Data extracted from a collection
***

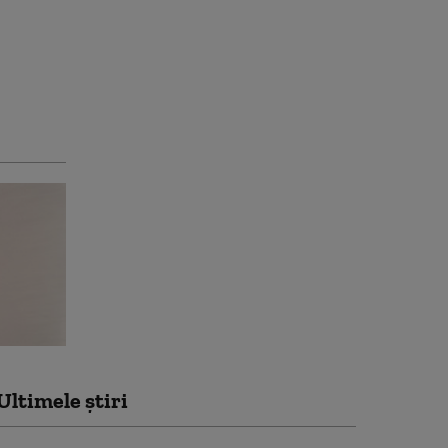
Ultimele știri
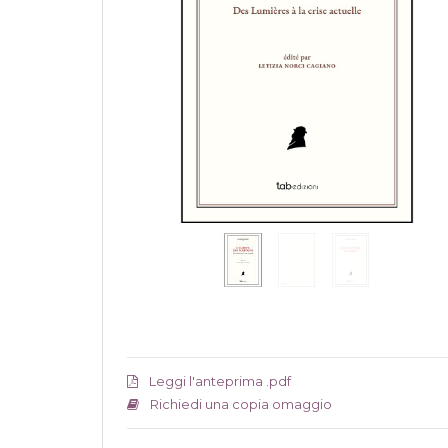
Leggi l'anteprima .pdf
Richiedi una copia omaggio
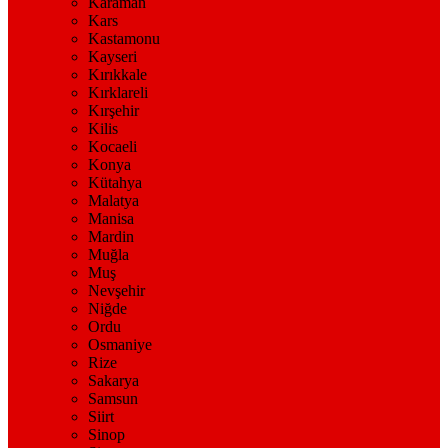
Karaman
Kars
Kastamonu
Kayseri
Kırıkkale
Kırklareli
Kırşehir
Kilis
Kocaeli
Konya
Kütahya
Malatya
Manisa
Mardin
Muğla
Muş
Nevşehir
Niğde
Ordu
Osmaniye
Rize
Sakarya
Samsun
Siirt
Sinop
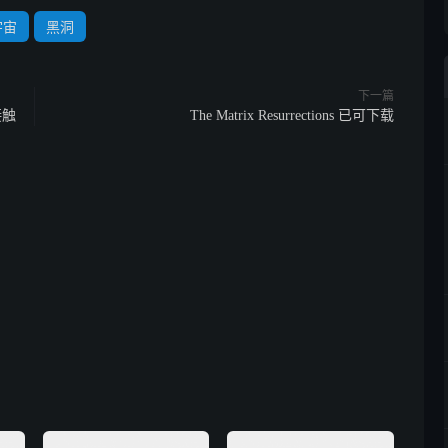
宇宙
黑洞
下一篇
接触
The Matrix Resurrections 已可下载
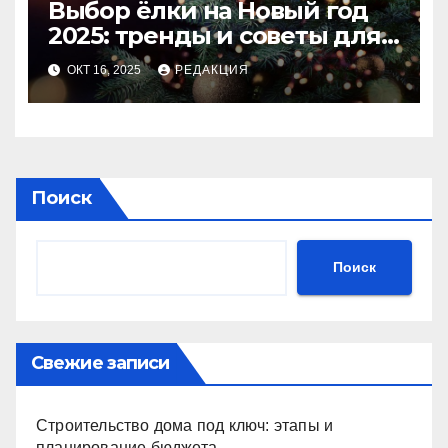
Выбор ёлки на Новый год
2025: тренды и советы для
идеального праздника
ОКТ 16, 2025
РЕДАКЦИЯ
Поиск
Поиск
Свежие записи
Строительство дома под ключ: этапы и
планирование бюджета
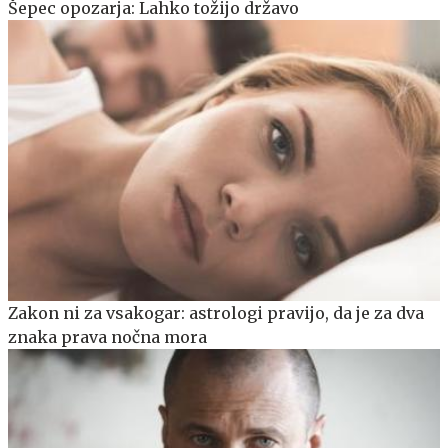
Šepec opozarja: Lahko tožijo državo
Zakon ni za vsakogar: astrologi pravijo, da je za dva
znaka prava nočna mora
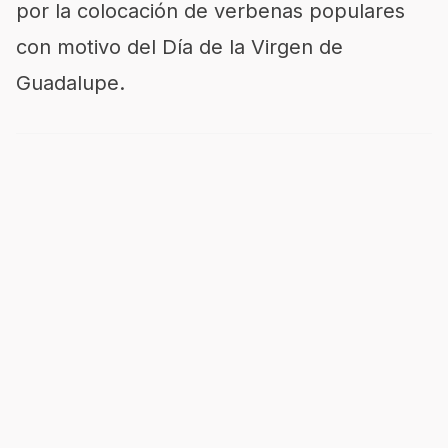
por la colocación de verbenas populares
con motivo del Día de la Virgen de
Guadalupe.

***

§ WHAT IS NEEDED
The copy you write out must match the entries word for word, minus their pictures.

§ ANSWER FOR THIS EXERCISE
Ultimele știri
Leggi l'anteprima .pdf
Richiedi una copia omaggio
Karaman
Kars
Kastamonu
Kayseri
Kırıkkale
Kırklareli
Kırşehir
Kilis
Kocaeli
Konya
Kütahya
Malatya
Manisa
Mardin
Muğla
Muş
Nevşehir
Niğde
Ordu
Osmaniye
Rize
Sakarya
Samsun
Siirt
Sinop
宇宙
黑洞
下一篇
接触
The Matrix Resurrections 已可下载
Выбор ёлки на Новый год
2025: тренды и советы для
идеального праздника
ОКТ 16, 2025
РЕДАКЦИЯ
Поиск
Поиск
Свежие записи
Строительство дома под ключ: этапы и
планирование бюджета
Šepec opozarja: Lahko tožijo državo
Zakon ni za vsakogar: astrologi pravijo, da je za dva
znaka prava nočna mora
por la colocación de verbenas populares
con motivo del Día de la Virgen de
Guadalupe.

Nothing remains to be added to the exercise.